Sumenep||angkatberita – Sepotong daster hitam motif batik menjadi saksi bisu kebejatan seorang kakek di Kecamatan Lenteng, Kabupaten Sumenep. Pakaian milik korban itu kini diamankan Satreskrim Polres Sumenep sebagai barang bukti kasus asusila terhadap anak di bawah umur.
Tersangka berinisial A (45), warga Desa Lenteng Timur, Kecamatan Lenteng, ditangkap Unit Resmob Satreskrim Polres Sumenep setelah sempat kabur ke Kabupaten Cirebon, Jawa Barat. Pria yang tak lain adalah kakek korban sendiri itu diringkus di Jl. Yudawinata, Desa Karangsari, Kecamatan Weru, Cirebon.
Kasus ini terungkap berdasarkan Laporan Polisi Nomor: LP/B/545/XII/2025/SPKT/POLRES SUMENEP/POLDA JATIM tanggal 25 Desember 2025. Laporan dibuat W (41), ayah korban yang berprofesi sebagai wiraswasta asal Kecamatan Lenteng.
Berdasarkan hasil penyelidikan, aksi bejat tersangka dilakukan pada November 2025 di rumah korban.

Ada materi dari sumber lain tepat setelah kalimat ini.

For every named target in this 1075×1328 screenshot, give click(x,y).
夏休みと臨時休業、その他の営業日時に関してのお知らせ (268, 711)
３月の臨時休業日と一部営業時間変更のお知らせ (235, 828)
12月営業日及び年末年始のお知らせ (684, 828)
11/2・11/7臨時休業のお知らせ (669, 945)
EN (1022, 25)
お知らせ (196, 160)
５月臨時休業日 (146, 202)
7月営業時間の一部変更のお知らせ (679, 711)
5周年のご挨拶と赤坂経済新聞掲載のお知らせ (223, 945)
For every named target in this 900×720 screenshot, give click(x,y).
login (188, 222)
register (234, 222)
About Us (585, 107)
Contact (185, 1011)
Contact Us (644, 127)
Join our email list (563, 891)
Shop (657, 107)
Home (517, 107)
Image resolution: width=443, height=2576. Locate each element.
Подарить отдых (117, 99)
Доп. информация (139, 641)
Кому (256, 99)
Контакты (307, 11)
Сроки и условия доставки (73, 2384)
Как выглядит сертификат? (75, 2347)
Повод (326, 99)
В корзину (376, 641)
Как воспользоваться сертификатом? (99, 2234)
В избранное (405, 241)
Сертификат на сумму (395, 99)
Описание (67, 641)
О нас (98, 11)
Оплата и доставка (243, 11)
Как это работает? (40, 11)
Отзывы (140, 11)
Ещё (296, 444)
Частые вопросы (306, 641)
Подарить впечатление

Saat itu K tinggal bersama saudara kandungnya, sementara kedua orang tuanya bekerja menjaga toko di Surabaya.
Tersangka diduga memanfaatkan situasi rumah yang sepi untuk melakukan perbuatan asusila secara paksa lebih dari satu kali. Akibatnya, korban mengalami tekanan psikis dan trauma mendalam.
Peristiwa itu terbongkar setelah K meminta kedua orang tuanya segera pulang karena merasa ketakutan dan tertekan. Usai mendengar pengakuan anaknya, keluarga langsung melapor ke Polres Sumenep.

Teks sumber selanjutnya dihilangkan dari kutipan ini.